Le phénomène « Zemmur » ne se contourne pas. Qu’on le nomme « il », le « non-candidat », EZ ou Zemmur pour se la jouer clin d’œil en évoquant le mur qu’il devrait se prendre, il a envahi médias, plateaux, conversations et sondages. Et tant pis si les uns le créditent de 13 % d’intentions de vote ou 17 et plus : les instituts de sondage essaient à tout prix de donner le chiffre le plus haut pour conforter leur ratio de citation.
Amha, Zemmour est un anti-Coluche (ou un nanti-coqueluche) en tout point opposé à la manière de ce météore de l’humour et de l’amour, comme je l’ai déjà exprimé. Il devrait, comme le clown disparu, s’éliminer d’ici à quelques mois car, comme Coluche, il sait qu’il n’a aucune des qualités ou des défauts requis pour incarner un président de la République à la française.
N’en déplaise à son déjà biographe, Geoffroy Lejeune, directeur de la rédaction de Valeurs actuelles, qui se prend pour un devin en publiant Zemmour président, après en avoir fait la une de son magazine. Quoi que l’on puisse partager des obsessions racistes et sexistes du chroniqueur de plateau, elles ne suffisent pas à garantir à ce pays qui se relève d’une crise majeure une gouvernance éclairée, pondérée, économiquement maîtrisée, écologiquement audacieuse. Zemmour président ne s’imagine pas, qu’on le voie présider aux destinées de l’Europe en 2022 dans la caricature d’un Orban ou même un simple conseil des ministres où il serait question d’autre chose que du « grand remplacement » ou de la reconduite des immigrés illégaux aux frontières. Sur le plan des grandes options économiques, il a pour conseiller Loïk Le Floch-Prigent, condamné à de la prison à plusieurs reprises ! Zemmour est monophasé. Inapte à tout poste autre que débatteur et polémiste, et encore, confiné dans une seule thématique qui tire l’humain vers le bas à force de vouloir restaurer un prototype de Français·e dit caucasien.

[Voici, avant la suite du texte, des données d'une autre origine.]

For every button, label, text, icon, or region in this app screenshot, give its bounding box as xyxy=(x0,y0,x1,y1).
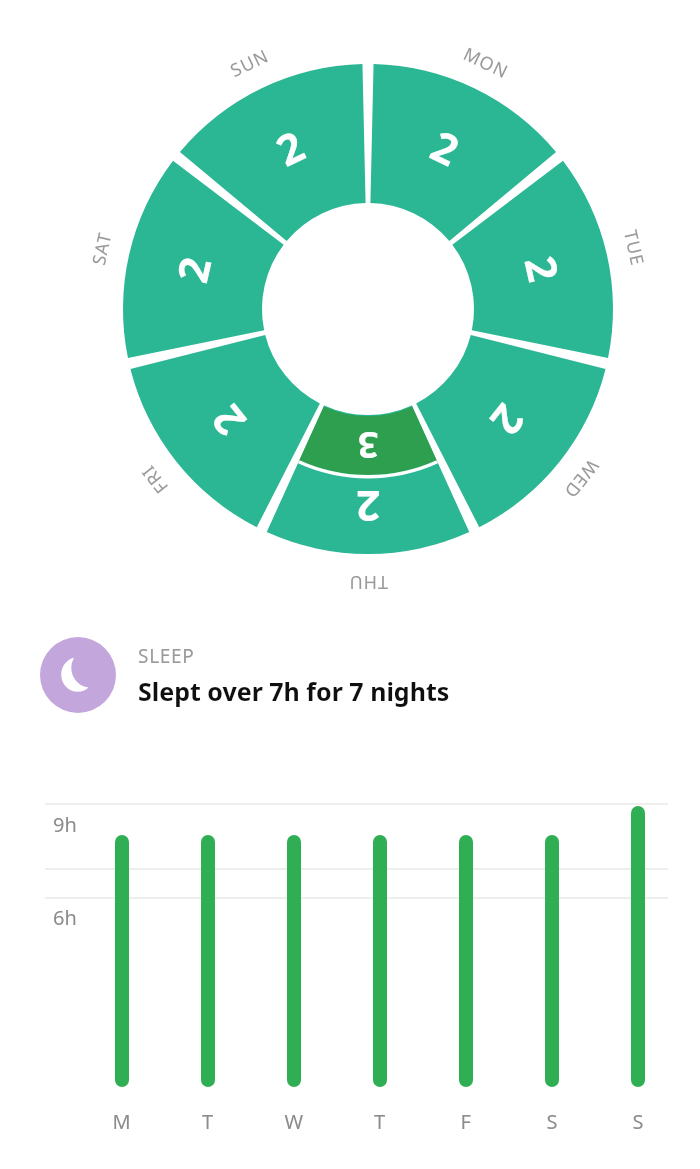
staticText: SLEEP xyxy=(138,643,195,669)
other: Sleep xyxy=(57,654,99,696)
staticText: Slept over 7h for 7 nights xyxy=(138,674,450,708)
button[interactable]: Sleep xyxy=(0,620,700,730)
button[interactable] xyxy=(0,0,700,620)
button[interactable] xyxy=(37,758,690,1169)
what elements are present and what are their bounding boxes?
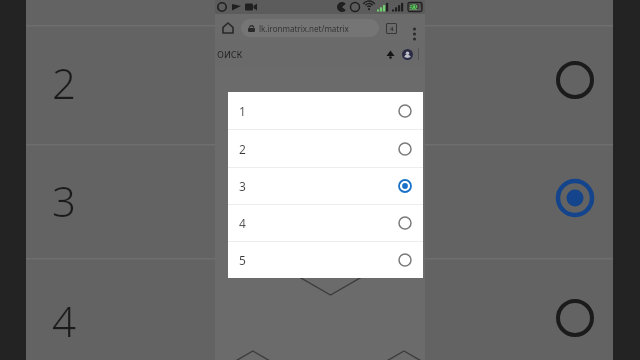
button[interactable]: Notifications <box>383 47 397 61</box>
button[interactable]: Profile <box>400 47 414 61</box>
button[interactable]: 2 <box>228 130 423 167</box>
staticText: lk.ironmatrix.net/matrix <box>259 23 349 34</box>
staticText: 2 <box>239 141 246 157</box>
staticText: 9:01 <box>409 2 423 12</box>
button[interactable]: 4 <box>228 205 423 241</box>
staticText: 4 <box>52 292 76 349</box>
button[interactable]: 3 <box>228 168 423 204</box>
staticText: 2 <box>52 54 76 111</box>
button[interactable]: More options <box>403 17 425 39</box>
staticText: 5 <box>239 252 246 268</box>
staticText: 3 <box>52 172 76 229</box>
button[interactable]: 1 <box>228 92 423 129</box>
staticText: 4 <box>239 215 246 231</box>
staticText: ОИСК <box>217 48 243 60</box>
staticText: 4 <box>390 25 394 33</box>
staticText: 1 <box>239 103 246 119</box>
button[interactable]: 5 <box>228 242 423 278</box>
button[interactable]: lk.ironmatrix.net/matrix <box>241 19 379 37</box>
staticText: 3 <box>239 178 246 194</box>
button[interactable]: Tabs <box>379 16 403 40</box>
button[interactable]: Home <box>215 15 241 41</box>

Alors pourquoi tant de popularité ?
Sans doute parce qu’il incarne des réflexes de clan que nous portons en nous, mais réprimés par l’éducation, l’héritage de la Révolution, Mai-68 ou simplement le bon sens : aucun peuple bâti par son histoire de chocs, de guerres et de victoires n’accepte longtemps que des étrangers entendent vivre sur son sol sans s’intégrer, s’assimiler, adopter des mœurs elles-mêmes fruits d’influences passées. Il doit exister un dénominateur commun, fût-il évolutif et fluctuant, mais partagé par une communauté assez large qui se désigne par « nous ».
François Bégaudeau, qui publie Notre joie chez Pauvert, réduit cette peur à celle de « la vieille bourgeoisie coloniale ». Je partage son sentiment que le météore Zemmour ne sera jamais, s’il est candidat, porté à la présidence. Nous verrons au-delà des sondages si ce commentateur de commentaires qu’est Zemmour se heurtera enfin au réel.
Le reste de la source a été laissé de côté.